The Haunted Fridge

I guess I’m just obsessed with refrigerator projects. So it goes. For my visualization, I wanted to make a game that used the data collected to control some element of the gameplay. I settled on creating a top down shoot-em-up game that used the data to spawn enemies.

For data collection, I wanted to select something that was not continuous (such as the brightness of my room would have been), so that I could use each instance of it happening as another enemy spawn. I settled on using the refrigerator door because I could also check how long the door was open for and get two data points (when it was opened, and for how long) very easily using just the one sensor.

In my previous fridge project, I had inadvertently encouraged bad energy use habits by more or less rewarding the user for opening up their refrigerator for no reason, so with this one, I wanted there to be something of a punishment for leaving the door open longer than necessary. In my game, the time that the door was left open is used to determine how strong the new enemy is.

The look of the game resulted from the housing I used for the sensor. Wile cleaning out my parents’ house, I found an old Halloween decoration that I liked quite a bit.

The head comes off, so I just used that, cutting a hole in the bottom to allow my sensor to go in there as well as making two small holes in the top to allow the two legs of my photocell to go down into the casing. The photocell itself blends in with the rest of the outside of the devil head very nicely.
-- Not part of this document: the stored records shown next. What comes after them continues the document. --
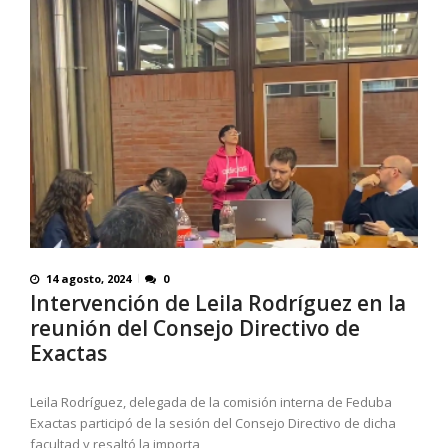
14 agosto, 2024
0
Intervención de Leila Rodríguez en la
reunión del Consejo Directivo de
Exactas
Leila Rodríguez, delegada de la comisión interna de Feduba
Exactas participó de la sesión del Consejo Directivo de dicha
facultad y resaltó la importa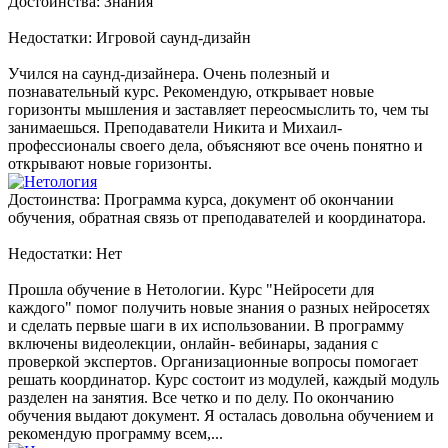
Достоинства: Знания
Недостатки: Игровой саунд-дизайн
Учился на саунд-дизайнера. Очень полезный и
познавательный курс. Рекомендую, открывает новые
горизонты мышления и заставляет переосмыслить то, чем ты
занимаешься. Преподаватели Никита и Михаил-
профессионалы своего дела, объясняют все очень понятно и
открывают новые горизонты.
Достоинства: Программа курса, документ об окончании
обучения, обратная связь от преподавателей и координатора.
Недостатки: Нет
Прошла обучение в Нетологии. Курс "Нейросети для
каждого" помог получить новые знания о разных нейросетях
и сделать первые шаги в их использовании. В программу
включены видеолекции, онлайн- вебинары, задания с
проверкой экспертов. Организационные вопросы помогает
решать координатор. Курс состоит из модулей, каждый модуль
разделен на занятия. Все четко и по делу. По окончанию
обучения выдают документ. Я осталась довольна обучением и
рекомендую программу всем,...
The sensor unit is extremely simple, consisting of just the XBee receiver, two AA batteries and the photocell attached to the analog leg of the XBee. The settings of the receiver are pretty much the same as the sleep example from the book, however I set the sample rate to 500 ms and the sleep time to 500ms to allow the unit to be twice as precise with the timing as it would have been with a sample every 1 second. Of course, this means my battery dies twice as fast as well, since the unit needed to wake up each time, but it seemed like a fair trade.

To my surprise, the closed fridge did not impede the signal, and my XBee on the outside was able to comunicate with the devil head in my fridge. I also found that I got about 36 hours out of each pair of batteries.


This greeted me and my girlfriend every time we opened the refrigerator for a few days.

The project uses two Processing sketches: one to log the data and one to play the game. For the data logger, I use a coordinator device plugged into to my computer to receive the values being sent by the receiver. The value from the photocell is checked against a threshold I determined through testing to see if the fridge is dark (meaning the door is closed). If there is a transition from a value bellow the threshold to one above it, the door has been opened, and that time is stored. If there is a transition from above the threshold to bellow, the door has been closed again. The current time is checked against when it was opened, and that data is added to the list of data points along with the time (using the system clock) that the door was first opened.

Periodically, this information is written to a text file, making sure to preserve any readings already in the text file. This allows the computer to be turned off or the processing sketch to be closed without losing data. Of course, no new reading will be made while the sketch is not running.

This seemed to work fairly well, although I did find that a single data point would sometimes be written to the file multiple times for reasons I am unsure of. These had to be manually removed, which was feasible for the few days I ran the sensor, but would obviously not be acceptable if this were a standing unit.

Here’s the sketch
And here is the data I logged.
Every two lines represents an instance of the door opening with the first line showing the date and time, and the second line representing the time in milliseconds that the door was open. Because the sample rate was every 500ms, that is the margin of error in these readings, but for the sake of my game that was just fine.

Speaking of the game, I liked the devil head, and I liked the idea of tying the game to the physical object, so I used it as the enemy in the game. The same devil head that stares you down when you open your fridge will now descend to attack you, which seemed fun. To make it spin, I took a few pictures of it at various angles.

To give the game some pacing, each day of fridge data consists of a single wave of devil heads, which needs to be destroyed before the next wave will arrive. For each wave, the entire day is compressed to a small time. Every time the fridge was opened in this compressed time frame, a new devil appears with its size varying based on the length the door was opened for. When the player shoots them, they shrink slightly, eventually destroying them. Should a devil reach the bottom of the screen, it will reappear at the top, larger and faster than before.

There is also a bar along the side of the screen during waves that indicates when the next enemy will be and how large it will be.